- Born: November 7, 1899 Brooklyn, New York City
- Died: September 27, 1983 (aged 83) Bethesda, Maryland
- Education: City University of New York, Columbia University
- Scientific career
- Fields: Biomedical Engineering, Cell Biology, Biochemistry, Cancer, Chemotherapy, Oncology
- Workplaces: Columbia University, Harvard University, National Institutes of Health, National Cancer Institute, Brooklyn Jewish Hospital and Medical Center, Long Island Jewish Medical Center, United States Public Health Service, American Association for Cancer Research, International Union Against Cancer

= Murray Shear =

American cancer biologist

Murray Shear was an American scientist who worked on cancer research and was a pioneer in the field of Chemotherapy.

==Early life and education==
Murray Jacob Shear was born on November 7, 1899, in Brooklyn, NY. He developed an early interest in philosophy. While attending the City College of New York for his bachelor's degree (Chemistry, 1922), he became interested in chemical physics research. After receiving his M.Sc. and Ph.D. from Columbia University (both in Chemistry) in 1925, Murray Shear took a position as a research chemist in the pediatric research laboratory at the Jewish Hospital in Brooklyn, where he studied the chemistry of rickets. By 1926, Shear had become an administrative officer at the hospital, and in 1931, he held the concurrent position of instructor in pediatrics at the Long Island Medical School. He was also a member of the Columbia faculty from 1923 to 1925.

==Scientific career==
In 1930, the Public Health Service (PHS) Special Laboratory of Cancer Investigations opened a facility at Harvard Medical School to conduct research on the biology, chemistry, and physics of cancer. The head of the laboratory, Joseph Schereschewsky, recruited Shear to be a biochemist. Shear's early research involved the effect of calcium on tumor growth, but, seeking agents to halt the growth of cancer cells, he turned to studies on bacterial toxins. In 1937, President Franklin Roosevelt signed an act establishing the National Cancer Institute (NCI). There followed the consolidation of the PHS facilities and the Harvard laboratory. They moved to the newly built NCI building in Bethesda, Maryland.

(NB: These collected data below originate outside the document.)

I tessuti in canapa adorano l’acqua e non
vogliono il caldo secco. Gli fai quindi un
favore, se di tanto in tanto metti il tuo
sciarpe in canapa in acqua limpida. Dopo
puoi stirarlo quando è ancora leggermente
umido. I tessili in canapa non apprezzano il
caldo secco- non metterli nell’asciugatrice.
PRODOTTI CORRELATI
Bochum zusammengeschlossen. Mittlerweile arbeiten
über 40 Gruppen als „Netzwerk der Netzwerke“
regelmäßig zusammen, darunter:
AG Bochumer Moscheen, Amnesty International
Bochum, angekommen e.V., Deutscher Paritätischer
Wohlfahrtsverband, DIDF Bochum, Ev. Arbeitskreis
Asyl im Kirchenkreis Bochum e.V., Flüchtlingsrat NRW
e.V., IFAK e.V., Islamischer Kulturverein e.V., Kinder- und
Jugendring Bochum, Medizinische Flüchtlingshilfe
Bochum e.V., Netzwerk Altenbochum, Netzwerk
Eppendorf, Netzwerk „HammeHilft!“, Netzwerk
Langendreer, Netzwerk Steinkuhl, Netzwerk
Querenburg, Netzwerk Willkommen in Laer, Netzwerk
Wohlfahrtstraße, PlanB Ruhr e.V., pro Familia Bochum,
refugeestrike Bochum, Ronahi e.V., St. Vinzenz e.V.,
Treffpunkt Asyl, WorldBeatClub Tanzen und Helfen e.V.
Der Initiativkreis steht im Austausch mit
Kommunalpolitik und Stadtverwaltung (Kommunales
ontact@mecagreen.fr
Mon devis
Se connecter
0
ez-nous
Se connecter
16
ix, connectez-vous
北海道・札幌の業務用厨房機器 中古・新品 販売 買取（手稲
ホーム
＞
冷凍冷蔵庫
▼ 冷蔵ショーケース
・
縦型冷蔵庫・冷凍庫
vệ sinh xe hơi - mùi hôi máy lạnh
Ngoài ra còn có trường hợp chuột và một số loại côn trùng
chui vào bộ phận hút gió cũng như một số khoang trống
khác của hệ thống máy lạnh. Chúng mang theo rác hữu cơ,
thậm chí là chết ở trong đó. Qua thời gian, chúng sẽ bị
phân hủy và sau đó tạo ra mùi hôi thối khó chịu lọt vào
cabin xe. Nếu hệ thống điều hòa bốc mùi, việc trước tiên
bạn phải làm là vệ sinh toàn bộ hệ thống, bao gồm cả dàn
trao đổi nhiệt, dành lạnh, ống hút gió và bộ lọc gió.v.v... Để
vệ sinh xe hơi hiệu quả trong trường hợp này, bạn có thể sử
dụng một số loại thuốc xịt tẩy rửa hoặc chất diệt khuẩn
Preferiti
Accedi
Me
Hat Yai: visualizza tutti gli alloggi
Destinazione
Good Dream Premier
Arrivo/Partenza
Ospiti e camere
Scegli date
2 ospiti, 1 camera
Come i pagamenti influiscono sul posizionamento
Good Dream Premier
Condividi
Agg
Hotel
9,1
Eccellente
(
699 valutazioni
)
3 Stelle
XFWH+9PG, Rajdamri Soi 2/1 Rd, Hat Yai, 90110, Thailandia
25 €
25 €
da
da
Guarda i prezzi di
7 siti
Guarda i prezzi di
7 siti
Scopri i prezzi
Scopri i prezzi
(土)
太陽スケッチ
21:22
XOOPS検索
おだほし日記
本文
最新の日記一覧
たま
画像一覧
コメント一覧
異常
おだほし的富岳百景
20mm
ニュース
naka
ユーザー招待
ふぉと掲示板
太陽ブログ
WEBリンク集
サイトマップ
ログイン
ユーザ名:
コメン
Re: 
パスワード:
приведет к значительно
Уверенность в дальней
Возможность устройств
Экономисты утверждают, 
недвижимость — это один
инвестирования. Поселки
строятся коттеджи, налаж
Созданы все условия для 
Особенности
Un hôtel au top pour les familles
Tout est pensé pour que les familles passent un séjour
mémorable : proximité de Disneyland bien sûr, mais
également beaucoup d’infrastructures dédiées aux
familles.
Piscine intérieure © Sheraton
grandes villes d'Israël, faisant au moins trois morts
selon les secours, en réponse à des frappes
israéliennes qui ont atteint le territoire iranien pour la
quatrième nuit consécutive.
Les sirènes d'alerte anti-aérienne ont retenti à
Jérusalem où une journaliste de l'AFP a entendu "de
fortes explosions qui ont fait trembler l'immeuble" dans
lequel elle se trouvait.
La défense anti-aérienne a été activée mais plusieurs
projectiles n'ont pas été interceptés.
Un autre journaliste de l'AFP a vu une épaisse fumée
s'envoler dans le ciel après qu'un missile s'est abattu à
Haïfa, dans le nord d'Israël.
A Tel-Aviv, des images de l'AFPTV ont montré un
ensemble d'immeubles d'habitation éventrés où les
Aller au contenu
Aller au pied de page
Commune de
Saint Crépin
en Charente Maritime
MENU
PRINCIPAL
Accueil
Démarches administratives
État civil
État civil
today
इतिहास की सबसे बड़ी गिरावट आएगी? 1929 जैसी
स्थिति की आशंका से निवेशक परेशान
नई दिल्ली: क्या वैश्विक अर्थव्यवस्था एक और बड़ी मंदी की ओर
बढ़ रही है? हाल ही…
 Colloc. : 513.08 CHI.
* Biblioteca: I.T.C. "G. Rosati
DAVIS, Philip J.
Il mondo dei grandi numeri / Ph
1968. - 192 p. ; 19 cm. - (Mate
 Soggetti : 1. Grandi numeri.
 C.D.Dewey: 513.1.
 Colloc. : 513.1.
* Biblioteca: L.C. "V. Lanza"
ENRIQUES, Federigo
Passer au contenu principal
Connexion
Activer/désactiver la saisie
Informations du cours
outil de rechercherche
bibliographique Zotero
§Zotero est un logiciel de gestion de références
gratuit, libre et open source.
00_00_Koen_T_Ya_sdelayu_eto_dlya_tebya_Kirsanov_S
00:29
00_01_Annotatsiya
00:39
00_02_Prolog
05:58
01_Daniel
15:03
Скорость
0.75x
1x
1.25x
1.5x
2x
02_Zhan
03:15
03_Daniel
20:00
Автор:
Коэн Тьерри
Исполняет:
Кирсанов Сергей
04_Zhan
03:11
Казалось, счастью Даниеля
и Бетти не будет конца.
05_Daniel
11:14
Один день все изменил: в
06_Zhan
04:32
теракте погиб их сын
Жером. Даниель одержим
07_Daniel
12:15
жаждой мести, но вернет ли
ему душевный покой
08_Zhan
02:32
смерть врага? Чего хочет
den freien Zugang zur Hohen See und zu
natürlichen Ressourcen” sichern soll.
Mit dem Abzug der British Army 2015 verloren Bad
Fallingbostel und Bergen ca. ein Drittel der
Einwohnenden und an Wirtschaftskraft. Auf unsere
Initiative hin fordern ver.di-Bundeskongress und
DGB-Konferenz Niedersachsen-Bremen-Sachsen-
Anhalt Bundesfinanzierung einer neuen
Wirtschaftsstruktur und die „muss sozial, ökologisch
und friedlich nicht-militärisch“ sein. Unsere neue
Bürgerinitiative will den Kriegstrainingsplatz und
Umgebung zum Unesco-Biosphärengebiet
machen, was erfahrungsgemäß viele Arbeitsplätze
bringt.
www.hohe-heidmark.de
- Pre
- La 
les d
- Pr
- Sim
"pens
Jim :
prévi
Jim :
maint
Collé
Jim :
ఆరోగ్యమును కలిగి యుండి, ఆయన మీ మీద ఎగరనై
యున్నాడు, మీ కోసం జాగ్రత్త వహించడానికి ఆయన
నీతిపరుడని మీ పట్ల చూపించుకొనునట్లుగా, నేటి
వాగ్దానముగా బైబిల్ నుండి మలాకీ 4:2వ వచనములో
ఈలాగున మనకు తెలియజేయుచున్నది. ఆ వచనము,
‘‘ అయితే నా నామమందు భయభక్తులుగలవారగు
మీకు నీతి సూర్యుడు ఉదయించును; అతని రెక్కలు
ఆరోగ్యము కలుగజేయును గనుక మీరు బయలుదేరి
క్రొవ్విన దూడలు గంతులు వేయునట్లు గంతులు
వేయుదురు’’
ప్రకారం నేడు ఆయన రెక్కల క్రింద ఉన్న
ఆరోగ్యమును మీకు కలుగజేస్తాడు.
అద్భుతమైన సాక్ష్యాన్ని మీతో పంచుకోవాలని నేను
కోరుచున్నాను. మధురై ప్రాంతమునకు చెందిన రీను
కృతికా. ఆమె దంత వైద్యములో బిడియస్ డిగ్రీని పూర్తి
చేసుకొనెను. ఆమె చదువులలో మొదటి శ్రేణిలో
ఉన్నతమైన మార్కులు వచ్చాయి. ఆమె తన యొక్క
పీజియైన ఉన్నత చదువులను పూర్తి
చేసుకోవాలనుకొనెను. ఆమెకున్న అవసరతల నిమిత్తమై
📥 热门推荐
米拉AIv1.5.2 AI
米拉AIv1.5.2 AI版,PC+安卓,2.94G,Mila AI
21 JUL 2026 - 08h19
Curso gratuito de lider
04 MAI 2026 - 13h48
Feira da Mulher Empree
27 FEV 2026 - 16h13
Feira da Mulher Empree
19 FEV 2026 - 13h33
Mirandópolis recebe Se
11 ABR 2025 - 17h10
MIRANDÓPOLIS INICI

Shear's research interests included the effect of chemicals on cancer. He investigated how the molecular structure of chemicals relates to cancer growth. In 1938, he discovered that some chemicals may not cause cancer themselves but can promote cancer growth when found in conjunction with other chemicals. He called such cancer-enabling substances "co-carcinogens." During the 1940s, Shear was instrumental in setting up a program to screen chemicals for their effects on cancer cells growing in culture dishes. This program was a precursor of the NCI's large screening programs to identify potential anti-cancer drugs.

He described the earliest accounts of cancer chemotherapy in a series of articles in the Journal of the National Cancer Institute in 1944. With his collaborators at the institute, Shear was able to isolate and purify a bacteria (Bacillus prodigious or Serratia marcescens) effective in causing a hemorrhagic destruction of tumors in mice without fatal effects for the animals.

==Legacy==
In 1947, Shear became chief biochemist and chairman of the Chemotherapy Section. He was appointed chief of the Laboratory of Chemical Pharmacology in 1951, serving until 1964. From 1964 to 1969, he served as a special adviser to the institute's director until his retirement in 1969. During his career, Shear also served as president of the American Association for Cancer Research and secretary-general of the International Union Against Cancer. He has been widely regarded as the "Father of Chemotherapy."

He was also among the first scientists who detected the relationship of air pollution to cancer. During World War II, Shear was considered to have played an important role in the development of a vaccine for typhus, which at one time was a killer disease among soldiers subjected to the unsanitary conditions of Trench warfare.

He died of Parkinson's disease at Suburban Hospital in Bethesda on September 17, 1983.